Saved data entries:
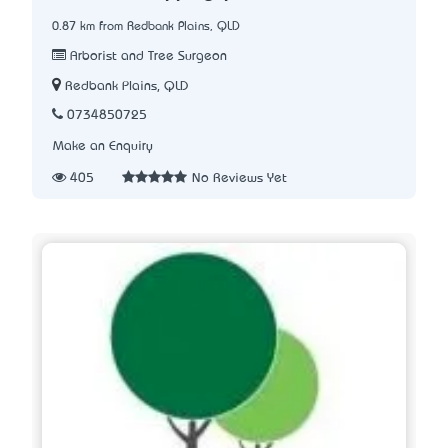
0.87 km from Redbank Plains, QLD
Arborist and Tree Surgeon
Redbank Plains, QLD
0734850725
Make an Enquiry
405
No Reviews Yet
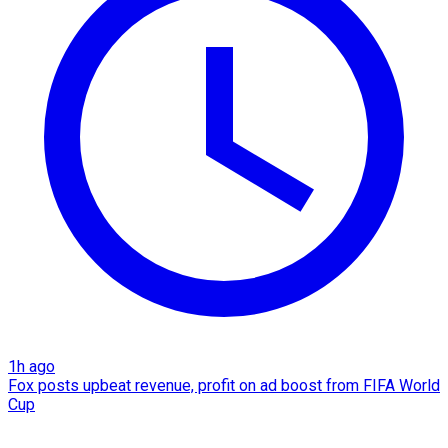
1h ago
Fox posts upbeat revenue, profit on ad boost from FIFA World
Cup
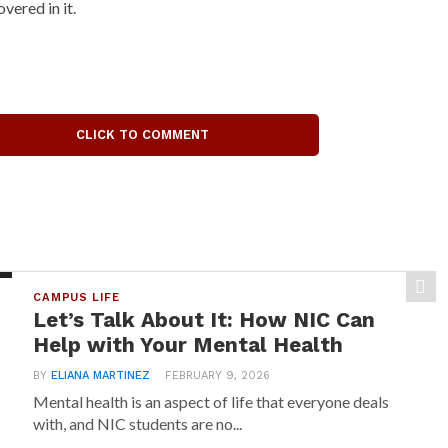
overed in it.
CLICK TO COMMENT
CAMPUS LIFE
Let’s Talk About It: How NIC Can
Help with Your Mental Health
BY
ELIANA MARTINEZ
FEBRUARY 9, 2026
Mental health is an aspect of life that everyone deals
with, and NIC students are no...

* * *

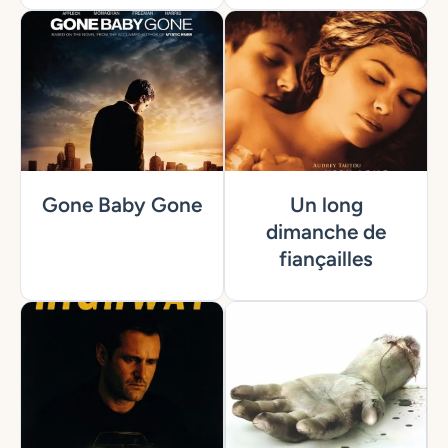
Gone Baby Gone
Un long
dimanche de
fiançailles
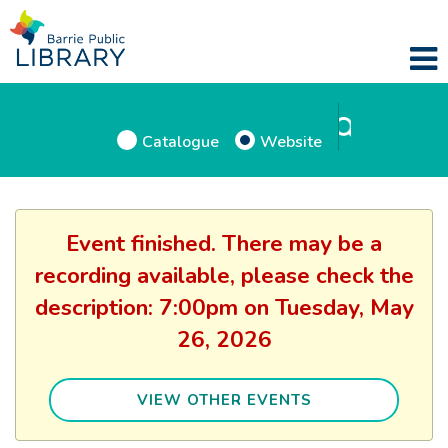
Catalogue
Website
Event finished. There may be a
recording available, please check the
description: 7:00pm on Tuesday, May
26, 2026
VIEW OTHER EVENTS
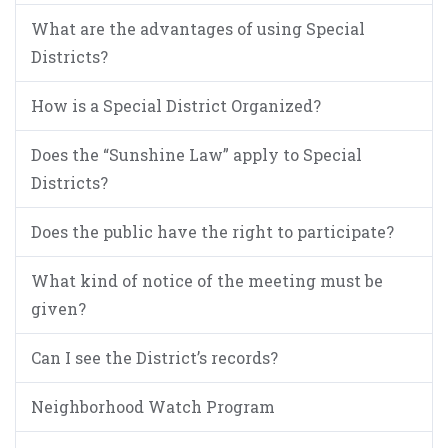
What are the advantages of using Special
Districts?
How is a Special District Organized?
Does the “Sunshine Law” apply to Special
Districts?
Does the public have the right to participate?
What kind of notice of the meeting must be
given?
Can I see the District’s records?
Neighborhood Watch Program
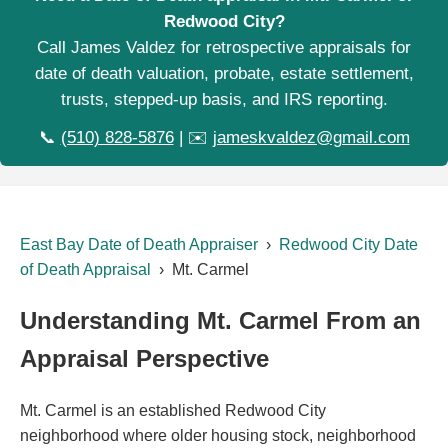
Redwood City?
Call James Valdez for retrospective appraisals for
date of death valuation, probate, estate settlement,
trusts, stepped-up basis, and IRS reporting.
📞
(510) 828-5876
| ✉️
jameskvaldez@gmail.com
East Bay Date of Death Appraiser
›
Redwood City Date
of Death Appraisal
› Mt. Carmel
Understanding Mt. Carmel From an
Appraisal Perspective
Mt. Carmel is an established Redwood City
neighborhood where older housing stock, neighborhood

EXERCISE AIM
Reproduce the records above exactly, but only from the line with "0.87 km from Redbank Plains, QLD" up to and including the line with "with, and NIC students are no...". Leave the pictures out.

PROBLEM SOLUTION
0.87 km from Redbank Plains, QLD
Arborist and Tree Surgeon
Redbank Plains, QLD
0734850725
Make an Enquiry
405
No Reviews Yet
1h ago
Fox posts upbeat revenue, profit on ad boost from FIFA World
Cup
overed in it.
CLICK TO COMMENT
CAMPUS LIFE
Let’s Talk About It: How NIC Can
Help with Your Mental Health
BY
ELIANA MARTINEZ
FEBRUARY 9, 2026
Mental health is an aspect of life that everyone deals
with, and NIC students are no...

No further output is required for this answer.